⟨

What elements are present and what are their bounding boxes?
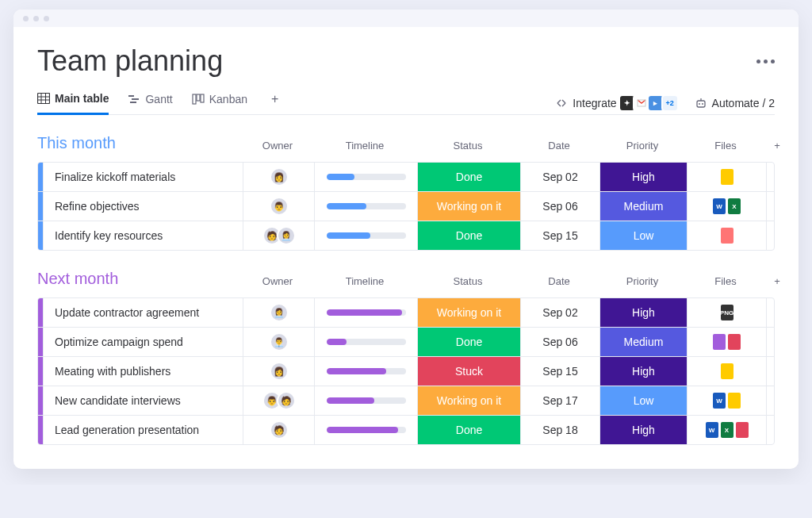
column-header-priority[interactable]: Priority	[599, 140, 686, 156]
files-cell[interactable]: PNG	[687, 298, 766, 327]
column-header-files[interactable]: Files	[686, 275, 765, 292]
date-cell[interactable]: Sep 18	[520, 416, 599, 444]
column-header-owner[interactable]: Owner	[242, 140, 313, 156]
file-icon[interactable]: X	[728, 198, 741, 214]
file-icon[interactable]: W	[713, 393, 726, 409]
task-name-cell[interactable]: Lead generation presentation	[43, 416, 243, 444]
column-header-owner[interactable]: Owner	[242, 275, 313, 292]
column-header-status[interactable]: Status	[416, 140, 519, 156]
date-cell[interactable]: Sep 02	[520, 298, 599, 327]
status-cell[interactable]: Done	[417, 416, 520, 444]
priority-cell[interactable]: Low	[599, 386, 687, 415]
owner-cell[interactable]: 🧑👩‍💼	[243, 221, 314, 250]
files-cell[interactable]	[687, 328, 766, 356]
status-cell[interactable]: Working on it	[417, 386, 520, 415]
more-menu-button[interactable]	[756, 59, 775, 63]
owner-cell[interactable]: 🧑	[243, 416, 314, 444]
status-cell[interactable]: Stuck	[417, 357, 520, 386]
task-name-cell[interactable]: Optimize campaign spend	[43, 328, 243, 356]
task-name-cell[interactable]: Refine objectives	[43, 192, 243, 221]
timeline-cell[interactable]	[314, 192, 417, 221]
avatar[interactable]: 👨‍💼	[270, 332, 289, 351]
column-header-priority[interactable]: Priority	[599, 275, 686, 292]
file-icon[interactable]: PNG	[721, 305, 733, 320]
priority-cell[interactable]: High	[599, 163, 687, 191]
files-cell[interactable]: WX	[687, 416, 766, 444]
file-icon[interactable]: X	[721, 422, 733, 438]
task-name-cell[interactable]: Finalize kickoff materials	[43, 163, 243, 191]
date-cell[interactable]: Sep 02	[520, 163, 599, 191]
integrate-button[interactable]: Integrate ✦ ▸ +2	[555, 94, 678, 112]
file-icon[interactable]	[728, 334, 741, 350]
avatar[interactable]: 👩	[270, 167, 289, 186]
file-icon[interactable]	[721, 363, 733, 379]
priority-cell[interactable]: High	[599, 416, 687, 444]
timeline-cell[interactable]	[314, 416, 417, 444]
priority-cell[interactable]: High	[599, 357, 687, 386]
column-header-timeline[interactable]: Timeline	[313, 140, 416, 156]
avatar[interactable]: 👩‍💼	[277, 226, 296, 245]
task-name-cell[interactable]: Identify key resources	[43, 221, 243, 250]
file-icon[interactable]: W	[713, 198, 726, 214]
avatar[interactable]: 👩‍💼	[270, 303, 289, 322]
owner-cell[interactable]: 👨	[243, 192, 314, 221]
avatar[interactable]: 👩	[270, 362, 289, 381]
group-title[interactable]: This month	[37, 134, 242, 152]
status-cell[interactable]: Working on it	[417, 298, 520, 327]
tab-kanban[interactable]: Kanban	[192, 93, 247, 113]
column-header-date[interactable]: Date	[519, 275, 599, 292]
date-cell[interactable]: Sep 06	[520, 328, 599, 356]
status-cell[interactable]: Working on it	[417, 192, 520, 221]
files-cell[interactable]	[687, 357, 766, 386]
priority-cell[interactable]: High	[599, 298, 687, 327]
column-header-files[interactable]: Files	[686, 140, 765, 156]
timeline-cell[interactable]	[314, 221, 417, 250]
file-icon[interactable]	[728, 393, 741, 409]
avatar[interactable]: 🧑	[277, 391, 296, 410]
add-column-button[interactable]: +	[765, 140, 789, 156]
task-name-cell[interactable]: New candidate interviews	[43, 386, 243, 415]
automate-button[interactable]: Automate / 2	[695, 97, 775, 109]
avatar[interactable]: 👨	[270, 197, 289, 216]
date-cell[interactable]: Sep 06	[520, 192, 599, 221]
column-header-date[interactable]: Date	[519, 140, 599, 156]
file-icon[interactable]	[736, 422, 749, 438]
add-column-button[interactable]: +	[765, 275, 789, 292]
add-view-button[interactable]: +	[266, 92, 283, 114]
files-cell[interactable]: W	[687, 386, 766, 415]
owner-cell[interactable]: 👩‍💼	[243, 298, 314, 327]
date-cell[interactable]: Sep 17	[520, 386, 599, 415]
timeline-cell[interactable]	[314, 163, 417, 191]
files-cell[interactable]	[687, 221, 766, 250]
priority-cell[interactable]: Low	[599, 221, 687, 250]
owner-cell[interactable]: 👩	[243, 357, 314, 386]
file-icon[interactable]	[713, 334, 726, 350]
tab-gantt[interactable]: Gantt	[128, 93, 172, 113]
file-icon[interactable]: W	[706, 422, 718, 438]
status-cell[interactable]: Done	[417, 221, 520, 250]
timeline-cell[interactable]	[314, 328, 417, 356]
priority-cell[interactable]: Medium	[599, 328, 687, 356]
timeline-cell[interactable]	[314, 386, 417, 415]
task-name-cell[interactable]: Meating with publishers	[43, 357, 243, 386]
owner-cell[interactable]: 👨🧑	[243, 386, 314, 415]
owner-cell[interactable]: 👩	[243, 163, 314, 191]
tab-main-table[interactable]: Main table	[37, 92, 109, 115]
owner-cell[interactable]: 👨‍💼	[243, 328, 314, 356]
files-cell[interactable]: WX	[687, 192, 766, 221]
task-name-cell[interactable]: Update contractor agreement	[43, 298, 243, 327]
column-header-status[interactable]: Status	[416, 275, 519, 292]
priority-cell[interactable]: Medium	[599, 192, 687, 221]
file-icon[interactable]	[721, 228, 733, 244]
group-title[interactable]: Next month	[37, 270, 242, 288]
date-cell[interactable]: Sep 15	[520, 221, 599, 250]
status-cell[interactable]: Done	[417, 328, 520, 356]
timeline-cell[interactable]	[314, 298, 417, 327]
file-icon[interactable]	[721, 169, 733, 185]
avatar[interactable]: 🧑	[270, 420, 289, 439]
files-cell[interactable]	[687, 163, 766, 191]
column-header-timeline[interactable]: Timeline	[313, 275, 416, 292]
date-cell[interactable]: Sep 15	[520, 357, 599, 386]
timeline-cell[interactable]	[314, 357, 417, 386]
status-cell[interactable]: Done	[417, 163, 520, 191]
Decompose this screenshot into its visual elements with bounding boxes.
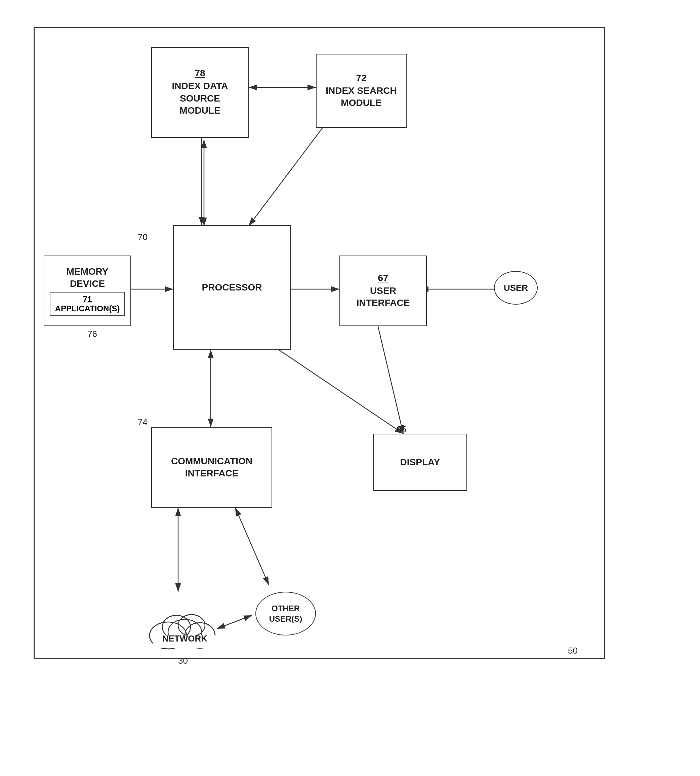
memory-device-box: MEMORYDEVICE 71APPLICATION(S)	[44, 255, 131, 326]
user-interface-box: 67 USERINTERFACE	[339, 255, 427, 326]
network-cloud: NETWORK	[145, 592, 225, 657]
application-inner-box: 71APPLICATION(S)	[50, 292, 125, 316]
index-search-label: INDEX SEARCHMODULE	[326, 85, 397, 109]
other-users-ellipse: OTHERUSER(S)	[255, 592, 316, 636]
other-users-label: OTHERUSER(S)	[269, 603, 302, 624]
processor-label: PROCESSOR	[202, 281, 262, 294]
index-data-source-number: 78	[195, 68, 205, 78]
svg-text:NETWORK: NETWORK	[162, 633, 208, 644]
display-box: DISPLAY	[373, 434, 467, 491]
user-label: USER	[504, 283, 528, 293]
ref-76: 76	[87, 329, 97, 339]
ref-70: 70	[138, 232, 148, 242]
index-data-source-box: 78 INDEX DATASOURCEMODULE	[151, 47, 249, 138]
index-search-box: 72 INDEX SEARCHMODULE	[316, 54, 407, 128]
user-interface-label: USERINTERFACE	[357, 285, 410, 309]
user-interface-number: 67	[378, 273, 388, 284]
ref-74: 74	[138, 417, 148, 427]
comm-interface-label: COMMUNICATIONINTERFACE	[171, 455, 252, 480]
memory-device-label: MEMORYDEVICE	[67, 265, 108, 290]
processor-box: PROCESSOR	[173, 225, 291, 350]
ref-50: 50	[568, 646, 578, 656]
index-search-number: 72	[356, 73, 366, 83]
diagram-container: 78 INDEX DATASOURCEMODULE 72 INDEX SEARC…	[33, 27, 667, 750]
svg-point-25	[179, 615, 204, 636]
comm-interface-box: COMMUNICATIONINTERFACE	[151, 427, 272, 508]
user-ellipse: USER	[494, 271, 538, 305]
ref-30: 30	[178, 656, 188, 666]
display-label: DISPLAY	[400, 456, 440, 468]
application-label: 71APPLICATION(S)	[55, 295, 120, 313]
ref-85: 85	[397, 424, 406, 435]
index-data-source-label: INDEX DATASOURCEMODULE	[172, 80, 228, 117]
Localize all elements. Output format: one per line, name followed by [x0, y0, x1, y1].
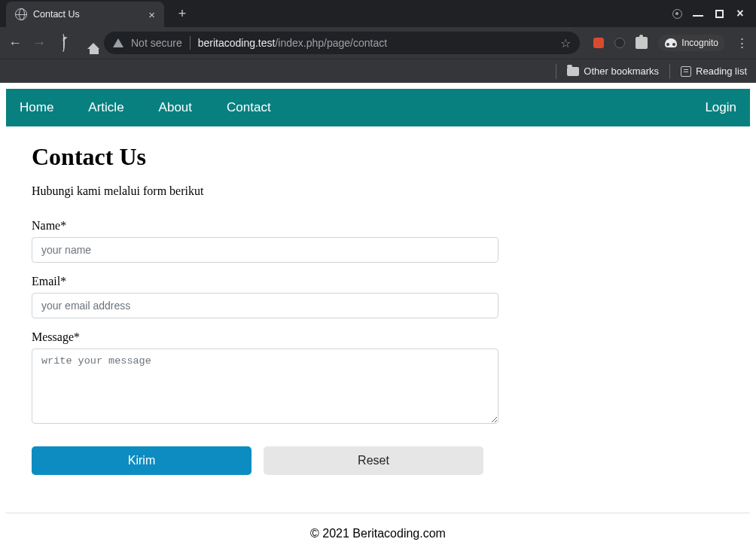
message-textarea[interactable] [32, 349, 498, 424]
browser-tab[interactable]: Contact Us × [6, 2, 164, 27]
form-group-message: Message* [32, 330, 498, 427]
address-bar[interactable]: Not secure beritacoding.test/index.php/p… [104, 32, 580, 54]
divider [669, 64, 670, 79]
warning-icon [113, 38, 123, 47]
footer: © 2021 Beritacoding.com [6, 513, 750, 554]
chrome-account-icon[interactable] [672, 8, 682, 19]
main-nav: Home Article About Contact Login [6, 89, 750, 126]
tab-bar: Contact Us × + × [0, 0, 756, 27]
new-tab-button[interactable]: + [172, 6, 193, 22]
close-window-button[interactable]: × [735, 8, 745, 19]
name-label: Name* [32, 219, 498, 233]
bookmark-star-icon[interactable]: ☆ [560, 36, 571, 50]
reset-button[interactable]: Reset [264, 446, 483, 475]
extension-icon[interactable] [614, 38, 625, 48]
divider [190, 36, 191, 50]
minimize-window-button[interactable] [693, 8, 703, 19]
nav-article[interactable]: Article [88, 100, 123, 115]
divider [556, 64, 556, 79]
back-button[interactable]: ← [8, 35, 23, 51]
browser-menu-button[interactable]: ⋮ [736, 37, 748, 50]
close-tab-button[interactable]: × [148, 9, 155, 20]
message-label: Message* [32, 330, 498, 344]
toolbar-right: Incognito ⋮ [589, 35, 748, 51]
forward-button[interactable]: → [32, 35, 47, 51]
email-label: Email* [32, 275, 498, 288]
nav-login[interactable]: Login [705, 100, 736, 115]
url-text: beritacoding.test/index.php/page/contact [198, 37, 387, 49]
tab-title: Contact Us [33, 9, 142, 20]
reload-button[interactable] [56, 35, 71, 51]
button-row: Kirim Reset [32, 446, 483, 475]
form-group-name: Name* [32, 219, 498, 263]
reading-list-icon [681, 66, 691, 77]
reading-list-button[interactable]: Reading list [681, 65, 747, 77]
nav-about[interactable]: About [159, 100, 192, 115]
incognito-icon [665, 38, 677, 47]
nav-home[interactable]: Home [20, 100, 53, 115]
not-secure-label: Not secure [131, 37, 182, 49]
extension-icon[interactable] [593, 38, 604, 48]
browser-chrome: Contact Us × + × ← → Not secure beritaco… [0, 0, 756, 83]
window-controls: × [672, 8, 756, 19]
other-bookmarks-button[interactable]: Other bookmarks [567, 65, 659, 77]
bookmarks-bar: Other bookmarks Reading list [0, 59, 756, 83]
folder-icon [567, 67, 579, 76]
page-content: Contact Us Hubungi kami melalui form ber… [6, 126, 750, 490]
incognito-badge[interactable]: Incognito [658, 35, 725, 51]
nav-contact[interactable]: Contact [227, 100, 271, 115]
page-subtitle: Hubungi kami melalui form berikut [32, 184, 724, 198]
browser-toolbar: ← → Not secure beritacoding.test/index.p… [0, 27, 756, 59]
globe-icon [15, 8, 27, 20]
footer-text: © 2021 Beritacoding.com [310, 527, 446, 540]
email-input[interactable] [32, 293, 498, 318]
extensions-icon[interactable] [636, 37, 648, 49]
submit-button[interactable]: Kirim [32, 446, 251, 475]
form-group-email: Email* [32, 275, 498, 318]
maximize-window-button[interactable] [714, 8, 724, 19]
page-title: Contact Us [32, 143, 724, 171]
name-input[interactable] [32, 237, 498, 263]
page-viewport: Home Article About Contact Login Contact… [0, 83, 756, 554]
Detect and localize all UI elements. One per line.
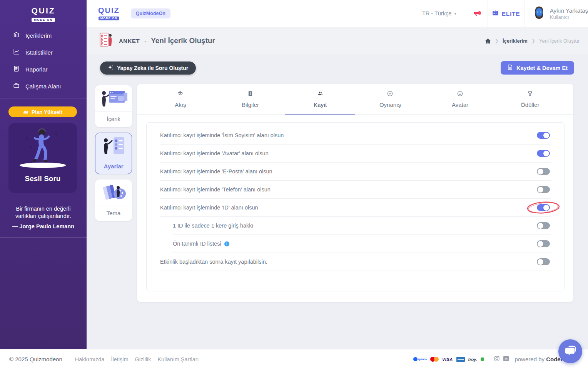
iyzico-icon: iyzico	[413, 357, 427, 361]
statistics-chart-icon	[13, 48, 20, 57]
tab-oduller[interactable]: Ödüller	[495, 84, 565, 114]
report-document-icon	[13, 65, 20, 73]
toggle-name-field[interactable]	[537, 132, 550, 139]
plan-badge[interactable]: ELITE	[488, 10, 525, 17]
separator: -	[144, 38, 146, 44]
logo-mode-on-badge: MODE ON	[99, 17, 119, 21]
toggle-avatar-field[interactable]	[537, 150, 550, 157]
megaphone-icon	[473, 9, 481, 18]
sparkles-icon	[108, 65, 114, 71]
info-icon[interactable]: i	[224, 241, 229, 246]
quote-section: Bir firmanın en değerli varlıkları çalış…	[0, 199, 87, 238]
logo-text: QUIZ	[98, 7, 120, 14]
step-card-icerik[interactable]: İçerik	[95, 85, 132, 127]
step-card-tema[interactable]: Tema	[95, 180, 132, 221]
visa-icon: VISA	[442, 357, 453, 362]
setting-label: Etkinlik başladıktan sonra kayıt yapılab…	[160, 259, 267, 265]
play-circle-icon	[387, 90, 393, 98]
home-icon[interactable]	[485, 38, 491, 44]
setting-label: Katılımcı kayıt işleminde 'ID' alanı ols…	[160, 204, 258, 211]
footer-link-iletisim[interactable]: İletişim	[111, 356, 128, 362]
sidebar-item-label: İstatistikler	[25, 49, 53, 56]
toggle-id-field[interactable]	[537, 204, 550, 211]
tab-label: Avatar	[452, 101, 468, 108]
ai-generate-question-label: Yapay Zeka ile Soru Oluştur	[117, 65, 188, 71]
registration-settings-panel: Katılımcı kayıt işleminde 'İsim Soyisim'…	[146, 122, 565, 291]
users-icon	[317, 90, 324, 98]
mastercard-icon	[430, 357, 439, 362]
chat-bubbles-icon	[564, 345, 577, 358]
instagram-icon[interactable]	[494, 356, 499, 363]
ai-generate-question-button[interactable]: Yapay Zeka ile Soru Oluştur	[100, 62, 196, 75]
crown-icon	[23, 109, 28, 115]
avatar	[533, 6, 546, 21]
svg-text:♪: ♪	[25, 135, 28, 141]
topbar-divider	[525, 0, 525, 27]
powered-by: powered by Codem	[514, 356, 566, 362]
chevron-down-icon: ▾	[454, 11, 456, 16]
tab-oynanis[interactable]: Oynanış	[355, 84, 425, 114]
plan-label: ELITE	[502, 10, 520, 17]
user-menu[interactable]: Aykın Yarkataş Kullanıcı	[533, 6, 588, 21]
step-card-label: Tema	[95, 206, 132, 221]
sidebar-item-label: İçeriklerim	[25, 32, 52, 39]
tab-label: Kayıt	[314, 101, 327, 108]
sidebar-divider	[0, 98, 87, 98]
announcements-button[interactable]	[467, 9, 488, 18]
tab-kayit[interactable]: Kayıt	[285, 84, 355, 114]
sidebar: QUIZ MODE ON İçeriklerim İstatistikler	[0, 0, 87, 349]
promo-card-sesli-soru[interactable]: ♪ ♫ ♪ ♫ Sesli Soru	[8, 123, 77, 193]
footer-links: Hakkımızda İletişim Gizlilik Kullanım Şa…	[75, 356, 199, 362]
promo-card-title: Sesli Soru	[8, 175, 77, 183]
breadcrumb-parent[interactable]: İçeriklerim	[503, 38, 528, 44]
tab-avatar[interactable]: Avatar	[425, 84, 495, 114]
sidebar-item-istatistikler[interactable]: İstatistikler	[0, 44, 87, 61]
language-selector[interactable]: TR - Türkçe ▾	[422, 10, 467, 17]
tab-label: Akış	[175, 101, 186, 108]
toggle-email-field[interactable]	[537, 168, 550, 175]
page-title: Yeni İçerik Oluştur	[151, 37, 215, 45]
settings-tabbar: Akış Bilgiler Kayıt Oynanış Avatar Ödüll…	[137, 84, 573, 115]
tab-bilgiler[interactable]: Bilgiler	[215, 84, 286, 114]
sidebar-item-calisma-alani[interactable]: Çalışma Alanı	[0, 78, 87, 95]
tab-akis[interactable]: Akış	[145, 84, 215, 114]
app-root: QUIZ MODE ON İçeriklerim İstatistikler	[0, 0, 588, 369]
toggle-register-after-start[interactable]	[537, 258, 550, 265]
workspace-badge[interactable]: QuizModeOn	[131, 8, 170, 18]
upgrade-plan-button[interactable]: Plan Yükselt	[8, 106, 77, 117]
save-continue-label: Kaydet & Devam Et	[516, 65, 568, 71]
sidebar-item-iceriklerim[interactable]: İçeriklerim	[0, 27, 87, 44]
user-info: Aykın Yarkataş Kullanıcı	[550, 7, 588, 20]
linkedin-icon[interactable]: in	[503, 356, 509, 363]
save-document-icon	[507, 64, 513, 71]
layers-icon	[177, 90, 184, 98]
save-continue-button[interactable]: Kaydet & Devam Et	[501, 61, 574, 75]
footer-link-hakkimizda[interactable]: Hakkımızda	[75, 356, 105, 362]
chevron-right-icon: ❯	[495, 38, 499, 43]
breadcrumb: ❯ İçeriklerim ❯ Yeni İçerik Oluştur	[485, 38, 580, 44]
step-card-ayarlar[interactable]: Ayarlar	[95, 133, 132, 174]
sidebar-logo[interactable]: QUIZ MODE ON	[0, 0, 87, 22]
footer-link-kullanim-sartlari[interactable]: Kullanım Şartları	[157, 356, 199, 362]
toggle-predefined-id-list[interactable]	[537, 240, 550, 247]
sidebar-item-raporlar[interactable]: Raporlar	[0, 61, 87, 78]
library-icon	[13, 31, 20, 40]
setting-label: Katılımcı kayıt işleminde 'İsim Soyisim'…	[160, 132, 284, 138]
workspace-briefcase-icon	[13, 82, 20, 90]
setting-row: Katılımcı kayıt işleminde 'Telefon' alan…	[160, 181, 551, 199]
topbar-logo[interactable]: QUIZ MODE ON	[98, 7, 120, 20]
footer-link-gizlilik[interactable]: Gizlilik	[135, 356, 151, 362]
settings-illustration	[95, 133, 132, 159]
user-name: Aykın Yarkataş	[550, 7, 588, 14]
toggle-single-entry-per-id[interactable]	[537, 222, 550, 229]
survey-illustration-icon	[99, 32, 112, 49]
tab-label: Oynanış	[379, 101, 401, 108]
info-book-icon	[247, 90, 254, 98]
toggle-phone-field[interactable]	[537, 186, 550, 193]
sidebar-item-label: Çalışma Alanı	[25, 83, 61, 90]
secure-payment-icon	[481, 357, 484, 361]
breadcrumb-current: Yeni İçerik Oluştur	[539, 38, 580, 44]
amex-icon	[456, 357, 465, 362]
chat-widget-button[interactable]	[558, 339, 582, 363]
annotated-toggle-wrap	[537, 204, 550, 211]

⟩

# Aim of the exercise
Using the material above, return every line that holds the string "chrome".

# Response below
chrome-account-icon[interactable] [672, 8, 682, 19]
browser-chrome: Contact Us × + × ← → Not secure beritaco… [0, 0, 756, 83]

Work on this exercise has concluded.